The general or essential properties or qualities inherent to all matter are the following: indestructibility, extension, attraction, weight, divisibility, impenetrability, porosity, compressibility, elasticity, inertia and mobility.

He began to investigate alchemy because his students seemed unable to winnow fact from rumor when it came to matters Amestrian. Lies breed like maggots, destroying the truths they feed on. He cannot determine who started the fight at Sarosh that ended with four—or was it six?—men dead, but he can retrieve the first volume of the Encyclopedia Amestrida (ed. 1902) from the library and put any misconceptions about alchemists to rest. No, they don't engage in blood sacrifice to raise the dead—they know that's impossible. Yes, it is possible to transmute lead into gold, but the practice is forbidden. No, I don't know why—so he tried to find out. To his surprise, he discovered a nobility in the science, a commitment to reason and a tradition of service, that gave him, for the first time in years, hope. The elders tend to blame the Amestrians' intransigence on their lack of belief in God. No evangelist, he thinks the problem less fundamental: they've lost sight of their own teachings. Alchemy affirms that a substance must be transmuted in conformity with its natural properties. Had the Amestrians truly attempted to comprehend Ishbal, they would not be seeking to remake it against the grain of its own being. Perhaps, he dares to believe, they only need to be reminded of this.
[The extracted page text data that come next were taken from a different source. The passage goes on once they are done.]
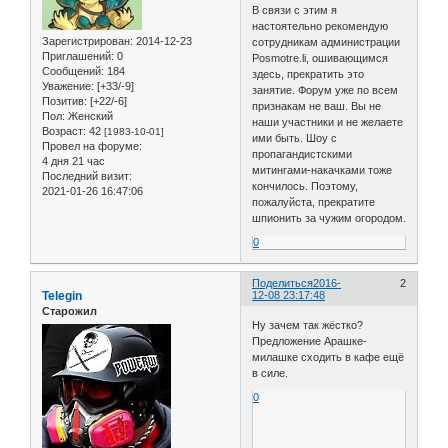
В связи с этим я
настоятельно рекомендую
Зарегистрирован
: 2014-12-23
сотрудникам администрации
Приглашений:
0
Posmotre.li, ошивающимся
Сообщений:
184
здесь, прекратить это
Уважение:
[+33/-9]
занятие. Форум уже по всем
Позитив:
[+22/-6]
признакам не ваш. Вы не
Пол:
Женский
наши участники и не желаете
Возраст:
42
[1983-10-01]
ими быть. Шоу с
Провел на форуме:
пропагандистскими
4 дня 21 час
митингами-накачками тоже
Последний визит:
кончилось. Поэтому,
2021-01-26 16:47:06
пожалуйста, прекратите
шпионить за чужим огородом.
0
Поделиться
2016-
2
Telegin
12-08 23:17:48
Старожил
Ну зачем так жёстко?
Предложение Арашке-
милашке сходить в кафе ещё
в силе.
0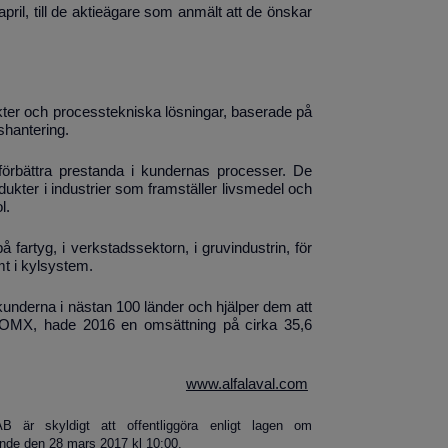
pril, till de aktieägare som anmält att de önskar
ukter och processtekniska lösningar, baserade på
shantering.
t förbättra prestanda i kundernas processer. De
ukter i industrier som framställer livsmedel och
l.
fartyg, i verkstadssektorn, i gruvindustrin, för
mt i kylsystem.
underna i nästan 100 länder och hjälper dem att
aq OMX, hade 2016 en omsättning på cirka 35,6
www.alfalaval.com
 är skyldigt att offentliggöra enligt lagen om
nde den 28 mars 2017 kl 10:00.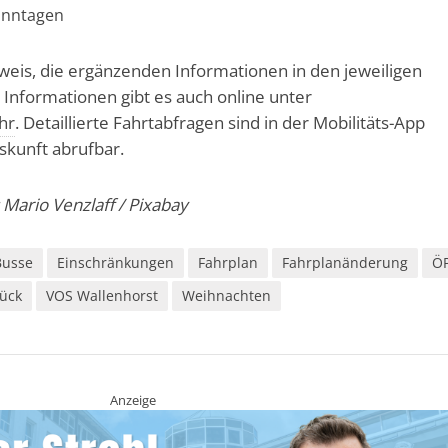
onntagen
inweis, die ergänzenden Informationen in den jeweiligen
 Informationen gibt es auch online unter
hr
. Detaillierte Fahrtabfragen sind in der Mobilitäts-App
skunft abrufbar.
Mario Venzlaff / Pixabay
Busse
Einschränkungen
Fahrplan
Fahrplanänderung
Ö
ück
VOS Wallenhorst
Weihnachten
Anzeige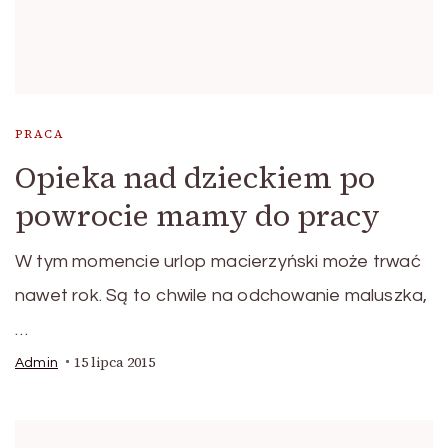
PRACA
Opieka nad dzieckiem po
powrocie mamy do pracy
W tym momencie urlop macierzyński może trwać
nawet rok. Są to chwile na odchowanie maluszka,
…
15 lipca 2015
Admin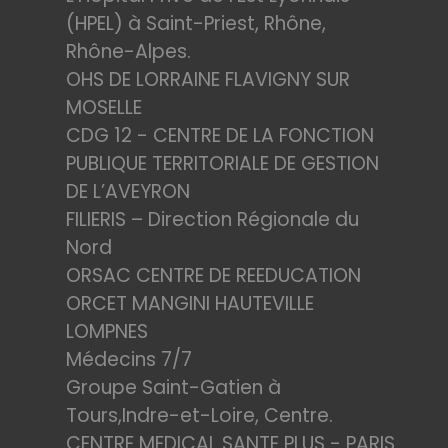
(HPEL) à Saint-Priest, Rhône,
Rhône-Alpes.
OHS DE LORRAINE FLAVIGNY SUR
MOSELLE
CDG 12 - CENTRE DE LA FONCTION
PUBLIQUE TERRITORIALE DE GESTION
DE L’AVEYRON
FILIERIS – Direction Régionale du
Nord
ORSAC CENTRE DE REEDUCATION
ORCET MANGINI HAUTEVILLE
LOMPNES
Médecins 7/7
Groupe Saint-Gatien à
Tours,Indre-et-Loire, Centre.
CENTRE MEDICAL SANTE PLUS - PARIS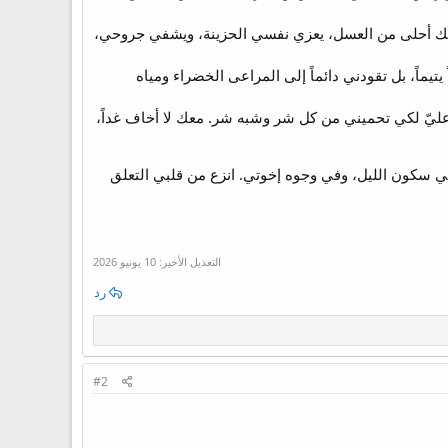
مك أحلى من العسل، يعزي نفسي الحزينة، ويشفي جروحي،
تيماً، بل تقودني دائماً إلى المراعى الخضراء ومياه
عليّ لكي تحميني من كل شر وشبه شر. معك لا أخاف غداً،
 سكون الليل، وفي وجوه إخوتي. انزع من قلبي التعلق
التعديل الأخير:
10 يونيو 2026
رد
#2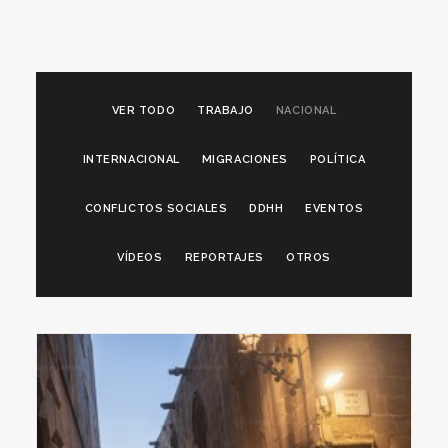
VER TODO
TRABAJO
NACIONAL
INTERNACIONAL
MIGRACIONES
POLÍTICA
CONFLICTOS SOCIALES
DDHH
EVENTOS
VÍDEOS
REPORTAJES
OTROS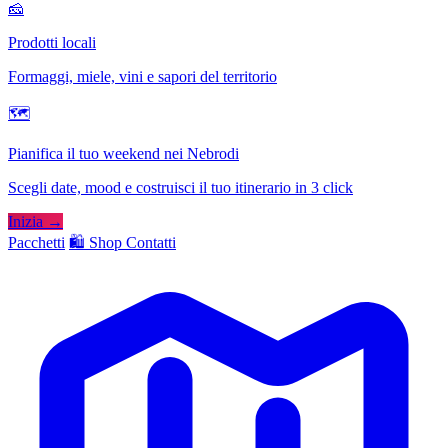
🧀
Prodotti locali
Formaggi, miele, vini e sapori del territorio
🗺
Pianifica il tuo weekend nei Nebrodi
Scegli date, mood e costruisci il tuo itinerario in 3 click
Inizia →
Pacchetti
🛍️ Shop
Contatti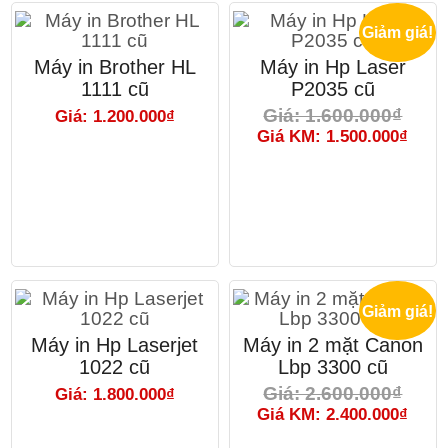
Giảm giá!
Máy in Brother HL
Máy in Hp Laser
1111 cũ
P2035 cũ
Giá: 1.600.000₫
Giá: 1.200.000₫
Giá KM: 1.500.000₫
Giảm giá!
Máy in Hp Laserjet
Máy in 2 mặt Canon
1022 cũ
Lbp 3300 cũ
Giá: 2.600.000₫
Giá: 1.800.000₫
Giá KM: 2.400.000₫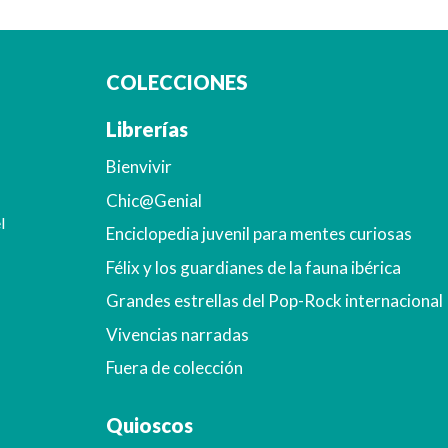
COLECCIONES
Librerías
Bienvivir
Chic@Genial
l
Enciclopedia juvenil para mentes curiosas
Félix y los guardianes de la fauna ibérica
Grandes estrellas del Pop-Rock internacional
Vivencias narradas
Fuera de colección
Quioscos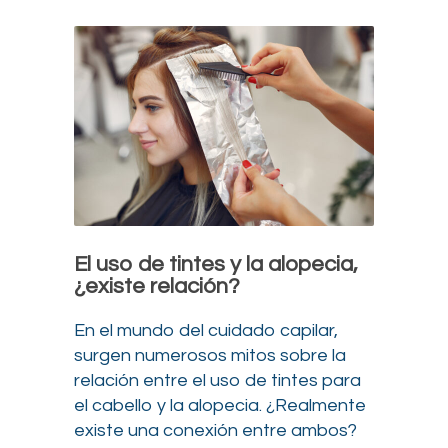
El uso de tintes y la alopecia,
¿existe relación?
En el mundo del cuidado capilar,
surgen numerosos mitos sobre la
relación entre el uso de tintes para
el cabello y la alopecia. ¿Realmente
existe una conexión entre ambos?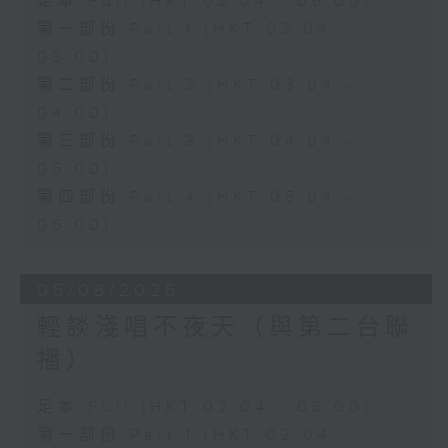
足本 Full (HKT 02:04 - 06:00)
第一部份 Part 1 (HKT 02:04 -
03:00)
第二部份 Part 2 (HKT 03:04 -
04:00)
第三部份 Part 3 (HKT 04:04 -
05:00)
第四部份 Part 4 (HKT 05:04 -
06:00)
05/08/2026
輕談淺唱不夜天（與第二台聯
播）
足本 Full (HKT 02:04 - 06:00)
第一部份 Part 1 (HKT 02:04 -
So he ordered the volumes that now sit in his house. If he can learn alchemy, it may be that he can build a bridge of understanding between his people and their governors. A romantic project, he knows, and far too large for one man, but he doesn't intend to work alone. He is, after all, a teacher. Running his hand along the books' leather spines, he considers the people with whom he can share this new knowledge. They must, as he does, be able to draw a distinction between the practice of alchemy, banned by the elders, and the study of the subject. His attempt at reconciliation will fail before it begins if he alienates his own kin over a misunderstanding.
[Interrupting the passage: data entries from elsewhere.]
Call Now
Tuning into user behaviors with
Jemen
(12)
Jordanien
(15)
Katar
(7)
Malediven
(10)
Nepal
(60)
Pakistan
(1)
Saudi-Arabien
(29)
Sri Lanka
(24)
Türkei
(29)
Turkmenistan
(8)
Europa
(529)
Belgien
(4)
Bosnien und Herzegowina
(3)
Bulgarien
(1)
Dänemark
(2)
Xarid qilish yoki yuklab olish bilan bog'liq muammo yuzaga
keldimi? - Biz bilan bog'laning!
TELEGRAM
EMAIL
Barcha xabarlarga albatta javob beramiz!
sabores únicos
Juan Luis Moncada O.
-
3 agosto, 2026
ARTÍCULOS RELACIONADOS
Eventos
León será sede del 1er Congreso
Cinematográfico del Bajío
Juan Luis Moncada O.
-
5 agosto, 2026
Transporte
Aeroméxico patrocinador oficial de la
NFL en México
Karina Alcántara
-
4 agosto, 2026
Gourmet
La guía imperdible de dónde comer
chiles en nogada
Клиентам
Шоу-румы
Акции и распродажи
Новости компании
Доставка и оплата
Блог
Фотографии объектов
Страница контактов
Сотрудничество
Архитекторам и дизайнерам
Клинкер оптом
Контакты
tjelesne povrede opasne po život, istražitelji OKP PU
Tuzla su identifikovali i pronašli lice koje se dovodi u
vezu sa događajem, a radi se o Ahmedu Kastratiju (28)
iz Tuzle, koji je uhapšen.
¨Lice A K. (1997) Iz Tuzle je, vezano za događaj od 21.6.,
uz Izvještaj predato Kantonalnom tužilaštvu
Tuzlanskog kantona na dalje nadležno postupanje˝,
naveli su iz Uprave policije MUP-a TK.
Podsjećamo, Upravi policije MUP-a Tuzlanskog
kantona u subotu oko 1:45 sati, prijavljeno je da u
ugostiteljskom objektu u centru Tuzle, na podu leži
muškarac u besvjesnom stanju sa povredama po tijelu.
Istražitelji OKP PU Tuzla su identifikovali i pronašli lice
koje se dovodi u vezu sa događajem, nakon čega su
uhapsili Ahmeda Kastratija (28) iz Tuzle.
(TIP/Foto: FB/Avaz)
Two or more substances may be unsuitable for combination because of physic dissociation or immiscibility, chemic decomposition or therapeutic antagonism. Such incompatibilities must be identified before attempting a transmutation in order to prevent a rebound.

The ceiling light blinks out. He sighs again. This has been happening more and more frequently; the same substation that provides power to the Amestrian garrison also serves the town. He wonders if the saboteurs who cut the lines know or care that the garrison has back-up generators and Debir does not. He lets his eyes dark-adjust, then takes down the oil lamp from the shelf and strikes a match to set the wick alight. The flame does little to push the shadows off the page and he gives up when he feels the first twinges of a headache, carefully returning all the books to their box. Perhaps he is deluding himself, as his younger brother insists. Perhaps no one will listen to a small-town schoolmaster flirting with heresy. Perhaps he is risking his soul to no good end. He doesn't believe in forbidden knowledge, but he knows that human beings meddle with the world and with each other at their peril. The road to hell is paved with the corpses of those who thought themselves right and mortared with the blood of their victims. He puts his hands together and prays, as he does daily, for wisdom and humility. Cleanse my heart, he begs Ishbala, sharpen my wits—tell me what to do!

He hears no whisper of approval, but neither does his certainty of purpose receive any check. The books will still be there when the sun rises; a four-mile walk allows plenty of time for reading. He blows out the lamp and seeks his bed, composing his mind for sleep.